One explanation is inertia. Signaling equilibria require complex coordination, and those who try to change it via deviations can seem non-conformist and socially clueless. Another explanation is hypocrisy. As we discuss in our new book, The Elephant in the Brain, ancient and continuing norms against bragging push us to find plausible deniability for our brags. We can pretend that big vocabularies help us convey info, that sports are just fun, and that expensive clothes, etc. are prettier or more comfortable. It is much harder to find excuses to waive around your IQ test or bank statement for others to see.

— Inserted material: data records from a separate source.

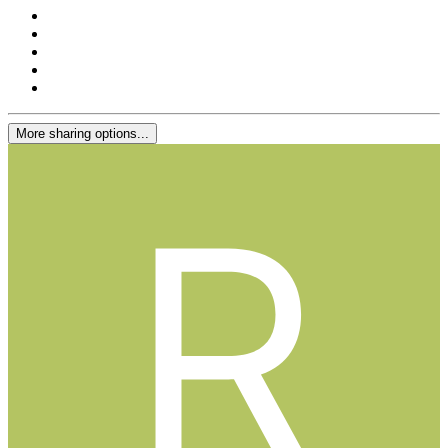
More sharing options...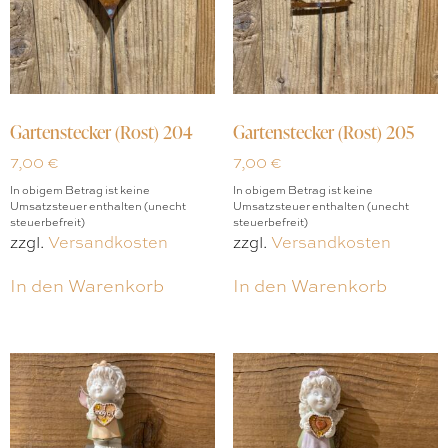
Gartenstecker (Rost) 204
Gartenstecker (Rost) 205
7,00
€
7,00
€
In obigem Betrag ist keine
In obigem Betrag ist keine
Umsatzsteuer enthalten (unecht
Umsatzsteuer enthalten (unecht
steuerbefreit)
steuerbefreit)
zzgl.
Versandkosten
zzgl.
Versandkosten
In den Warenkorb
In den Warenkorb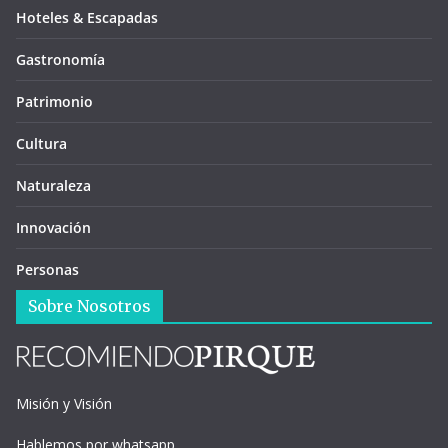
Hoteles & Escapadas
Gastronomía
Patrimonio
Cultura
Naturaleza
Innovación
Personas
Sobre Nosotros
Misión y Visión
Hablemos por whatsapp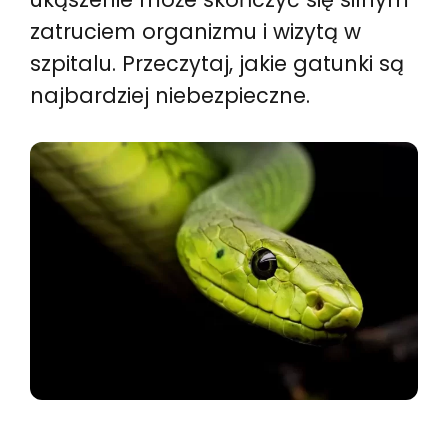
zatruciem organizmu i wizytą w
szpitalu. Przeczytaj, jakie gatunki są
najbardziej niebezpieczne.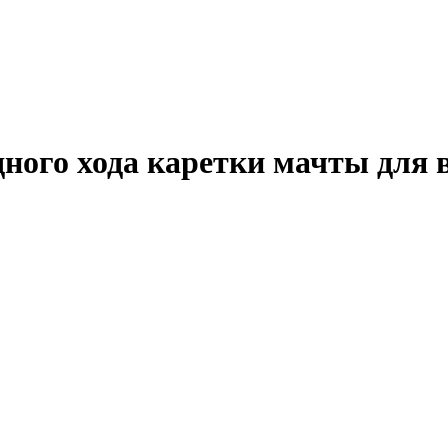
ного хода каретки мачты для 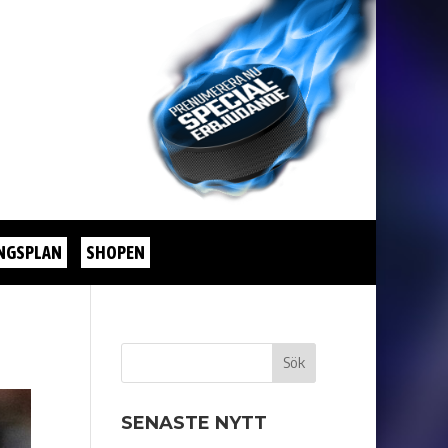
NGSPLAN
SHOPEN
SENASTE NYTT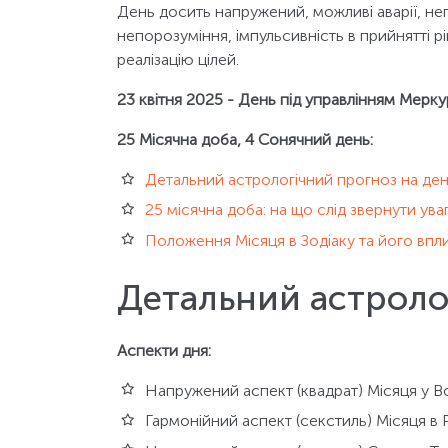
День досить напружений, можливі аварії, не
непорозуміння, імпульсивність в прийнятті р
реалізацію цілей.
23 квітня 2025 - День під управлінням Мерку
25 Місячна доба, 4 Сонячний день:
Детальний астрологічний прогноз на де
25 місячна доба: на що слід звернути ува
Положення Місяця в Зодіаку та його впл
Детальний астроло
Аспекти дня:
Напружений аспект (квадрат) Місяця у Вод
Гармонійний аспект (секстиль) Місяця в Р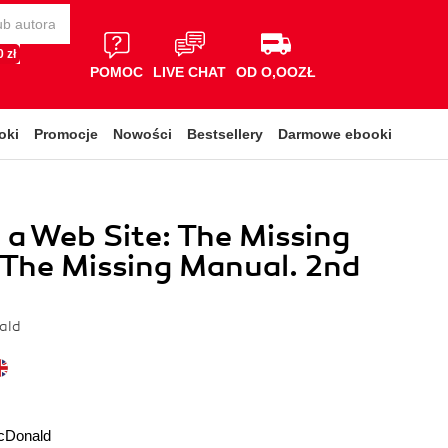
 zł
POMOC
LIVE CHAT
OD O,OOZŁ
oki
Promocje
Nowości
Bestsellery
Darmowe ebooki
 a Web Site: The Missing
The Missing Manual. 2nd
ald
cDonald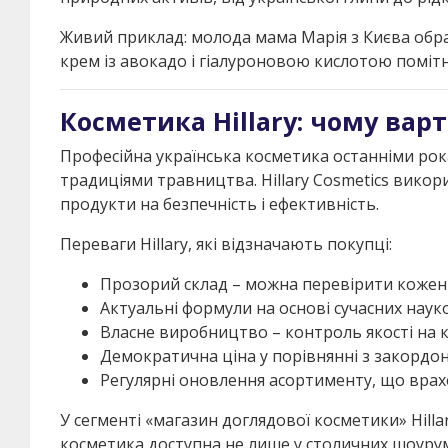
Живий приклад: молода мама Марія з Києва обрал
крем із авокадо і гіалуроновою кислотою помітн
Косметика Hillary: чому варт
Професійна українська косметика останніми рока
традиціями травництва. Hillary Cosmetics викор
продукти на безпечність і ефективність.
Переваги Hillary, які відзначають покупці:
Прозорий склад – можна перевірити кожен
Актуальні формули на основі сучасних наук
Власне виробництво – контроль якості на 
Демократична ціна у порівнянні з закордо
Регулярні оновлення асортименту, що врах
У сегменті «магазин доглядової косметики» Hillar
косметика доступна не лише у столичних шоурума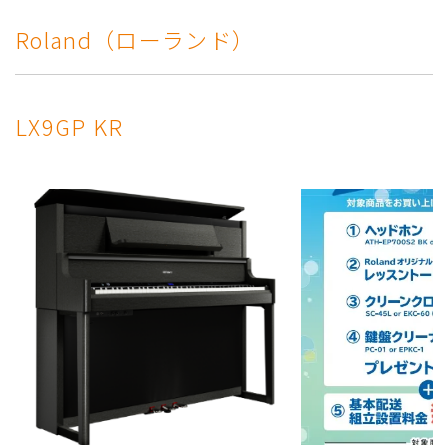
Roland（ローランド）
LX9GP KR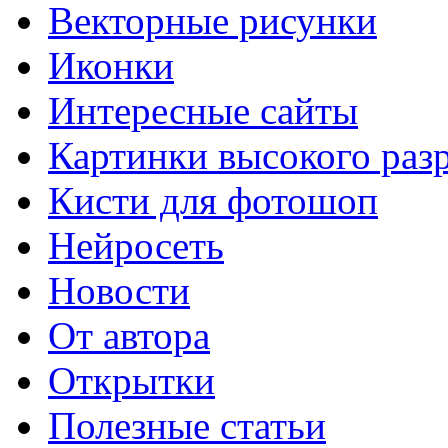
Векторные рисунки
Иконки
Интересные сайты
Картинки высокого раз
Кисти для фотошоп
Нейросеть
Новости
От автора
Открытки
Полезные статьи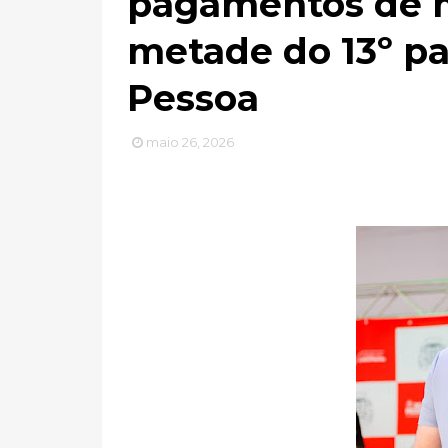
pagamentos de m
metade do 13º pa
Pessoa
maio 26, 2026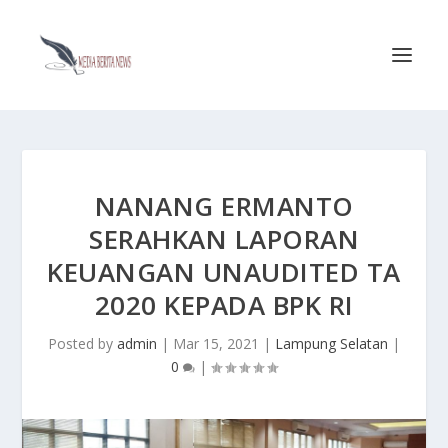
NANANG ERMANTO
SERAHKAN LAPORAN
KEUANGAN UNAUDITED TA
2020 KEPADA BPK RI
Posted by
admin
|
Mar 15, 2021
|
Lampung Selatan
|
0
|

Now consider these comments by Tyler Cowen on Bryan Caplan’s new book The Case Against Education:
Bryan’s strangest assumption, namely a sociologically-rooted, actually anti-economics “conformity is stronger than you think” argument, which Bryan uses to assert the status quo will continue more or less indefinitely. It won’t. To the extent Bryan is correct (and that you can debate, but at least he is more correct than most people in the educational establishment will let on), competency-based learning and changes in employer behavior will in fact bring about a new equilibrium…not quickly, but certainly in well under two decades.
And what about on-line education? Well, a lot of students don’t like it because they have to actually work on their own and pay attention. To the extent education really is just signaling, that should give on-line options a brighter future all the more. But not in the Caplanian world view, as conformity serves once again as an intervening factor. For better or worse, Bryan’s book subverts economics as a science at least as much as it does education. Bryan of course is smart enough to see the trade-offs here, and he knows if the standard model of economic competition were allowed to reign supreme, we would (even with subsidies, relative to those subsidies) tend to see strong moves toward relatively efficient means of signaling, if only through changes in the relative sizes of institutions.
Tyler suggests that Bryan’s views imply competency-based learning and on-line education are more efficient signals, and so should win a market competition for customers. Yet I don’t see it. Yes, such approaches may let some learn more faster, and signal what they have learned. But Bryan and I see school as less about learning.
Both competency-based learning and on-line education divorce learning from its usual social conformity context. You can use them to learn what you want when you want, and then to prove what you’ve learned. You don’t have to commit to and keep up with a standard plan of what to learn when shared by a large cohort, nor be visibly compared to this cohort.
Yes, such variations may let one better show initiative, independence, creativity, and self-actualization. And yes, we give lip service to admiring such features. But employers are not usually that eager to see such features in their employees. The usual learning plan, in contrast, is much more like a typical workplace, where workers have less freedom to choose their projects, must coordinate plans closely, and must deal with office politics and conformity pressures. It seems to me that success in the usual schooling plans work better as a signal of future workplace performance, and so would not be outcompeted by competency-based learning and on-line education. Even if they let you learn some things faster, and even if change was easier than it is.